-------- Data extracts

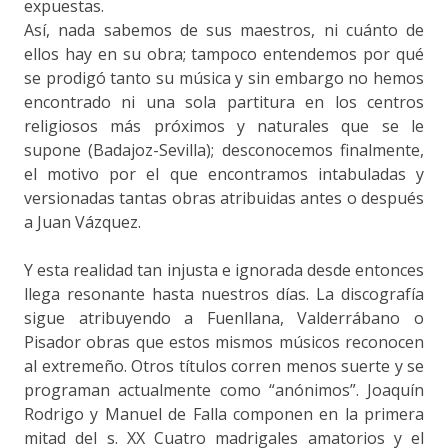
expuestas.
Así, nada sabemos de sus maestros, ni cuánto de
ellos hay en su obra; tampoco entendemos por qué
se prodigó tanto su música y sin embargo no hemos
encontrado ni una sola partitura en los centros
religiosos más próximos y naturales que se le
supone (Badajoz-Sevilla); desconocemos finalmente,
el motivo por el que encontramos intabuladas y
versionadas tantas obras atribuidas antes o después
a Juan Vázquez.
Y esta realidad tan injusta e ignorada desde entonces
llega resonante hasta nuestros días. La discografía
sigue atribuyendo a Fuenllana, Valderrábano o
Pisador obras que estos mismos músicos reconocen
al extremeño. Otros títulos corren menos suerte y se
programan actualmente como “anónimos”. Joaquín
Rodrigo y Manuel de Falla componen en la primera
mitad del s. XX Cuatro madrigales amatorios y el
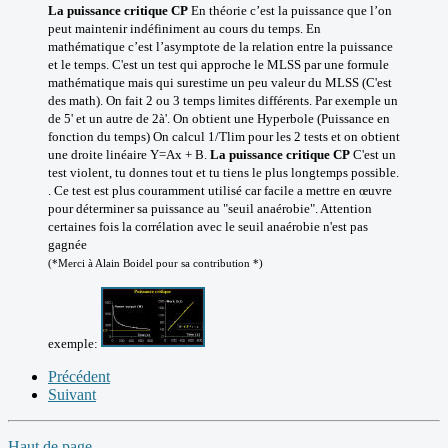
La puissance critique CP
En théorie c’est la puissance que l’on
peut maintenir indéfiniment au cours du temps. En
mathématique c’est l’asymptote de la relation entre la puissance
et le temps. C'est un test qui approche le MLSS par une formule
mathématique mais qui surestime un peu valeur du MLSS (C'est
des math). On fait 2 ou 3 temps limites différents. Par exemple un
de 5' et un autre de 2à'. On obtient une Hyperbole (Puissance en
fonction du temps) On calcul 1/Tlim pour les 2 tests et on obtient
une droite linéaire Y=Ax + B.
La puissance critique CP
C'est un
test violent, tu donnes tout et tu tiens le plus longtemps possible.
. Ce test est plus couramment utilisé car facile a mettre en œuvre
pour déterminer sa puissance au "seuil anaérobie". Attention
certaines fois la corrélation avec le seuil anaérobie n'est pas
gagnée
(*Merci à Alain Boidel pour sa contribution *)
exemple:
Précédent
Suivant
Haut de page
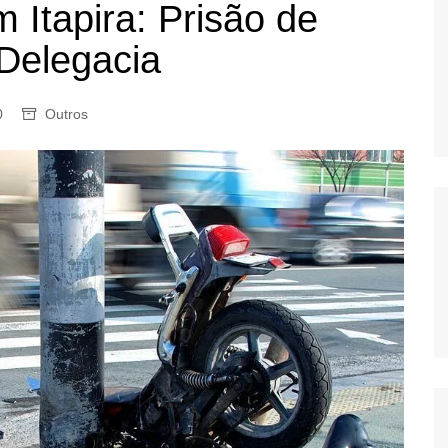
 Itapira: Prisão de
OS
Delegacia
AS
GERBI
IÚNA
0
Outros
UAÇU
RIM
A
RA
O PRETO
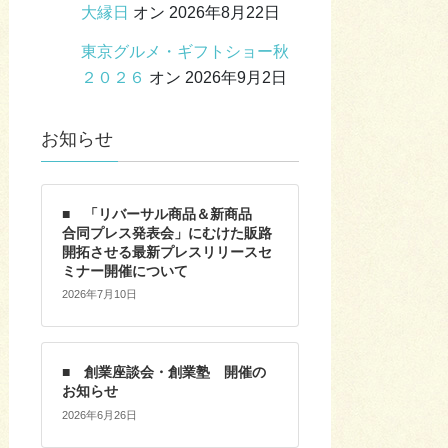
大縁日
オン 2026年8月22日
東京グルメ・ギフトショー秋
２０２６
オン 2026年9月2日
お知らせ
■ 「リバーサル商品＆新商品
合同プレス発表会」にむけた販路
開拓させる最新プレスリリースセ
ミナー開催について
2026年7月10日
■ 創業座談会・創業塾 開催の
お知らせ
2026年6月26日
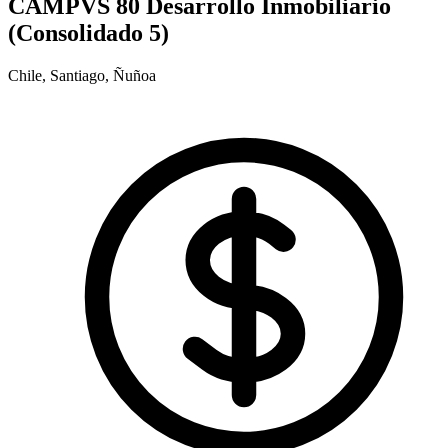
CAMPVS 80 Desarrollo Inmobiliario
(Consolidado 5)
Chile, Santiago, Ñuñoa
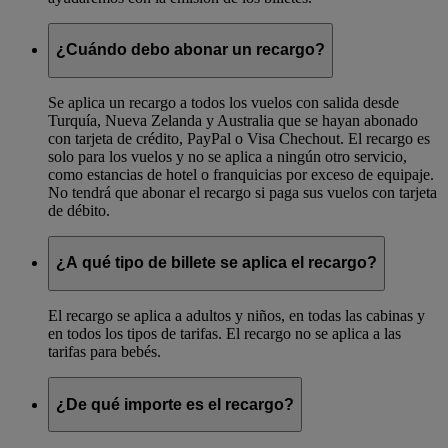
¿Cuándo debo abonar un recargo?
Se aplica un recargo a todos los vuelos con salida desde
Turquía, Nueva Zelanda y Australia que se hayan abonado
con tarjeta de crédito, PayPal o Visa Chechout. El recargo es
solo para los vuelos y no se aplica a ningún otro servicio,
como estancias de hotel o franquicias por exceso de equipaje.
No tendrá que abonar el recargo si paga sus vuelos con tarjeta
de débito.
¿A qué tipo de billete se aplica el recargo?
El recargo se aplica a adultos y niños, en todas las cabinas y
en todos los tipos de tarifas. El recargo no se aplica a las
tarifas para bebés.
¿De qué importe es el recargo?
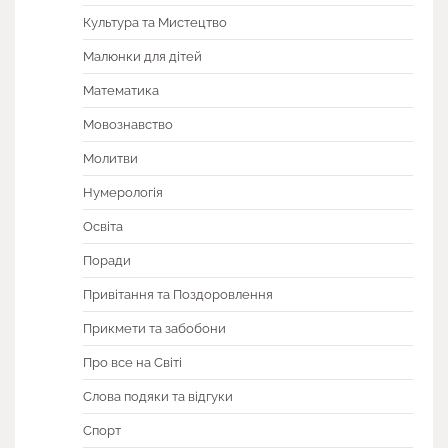
Культура та Мистецтво
Малюнки для дітей
Математика
Мовознавство
Молитви
Нумерологія
Освіта
Поради
Привітання та Поздоровлення
Прикмети та забобони
Про все на Світі
Слова подяки та відгуки
Спорт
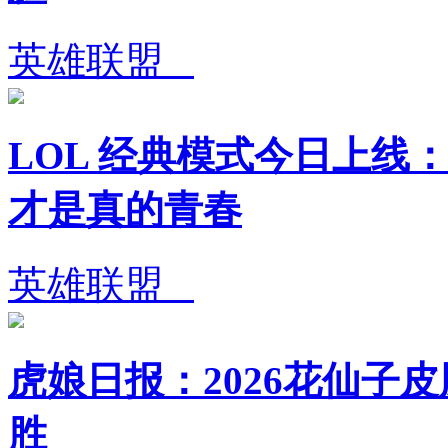
英雄联盟
LOL 经典模式今日上线：
才是真的青春
英雄联盟
虎娘日报：2026花仙子皮
胜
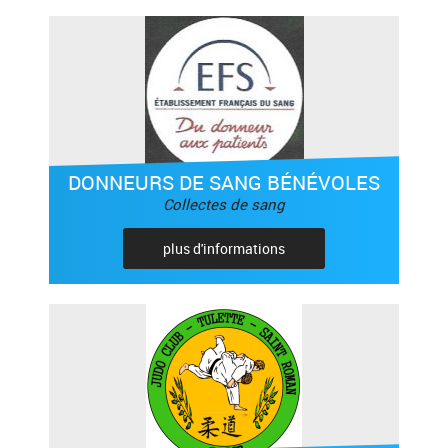
DONNEURS DE SANG BÉNÉVOLES
Collectes de sang
plus d'informations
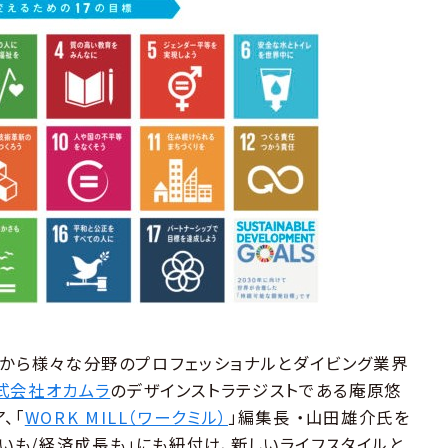
の観点から様々な分野のプロフェッショナルとダイビング業界
式会社オカムラ
のデザインストラテジストである庵原悠
、「
WORK MILL（ワークミル）
」編集長 ・山田雄介氏を
がいも/経済成長も」にも紐付け、新しいライフスタイルと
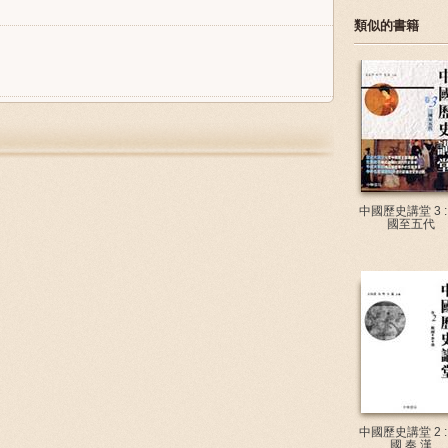
類似的書籍
中國歷史講堂 3 :
國至五代
中國歷史講堂 2 :
國.奏.漢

----------------

■ What is being asked: Please find every line in the records above that holds the word "todos" and copy it.

■ Result of the task:
Se aplica un recargo a todos los vuelos con salida desde
en todos los tipos de tarifas. El recargo no se aplica a las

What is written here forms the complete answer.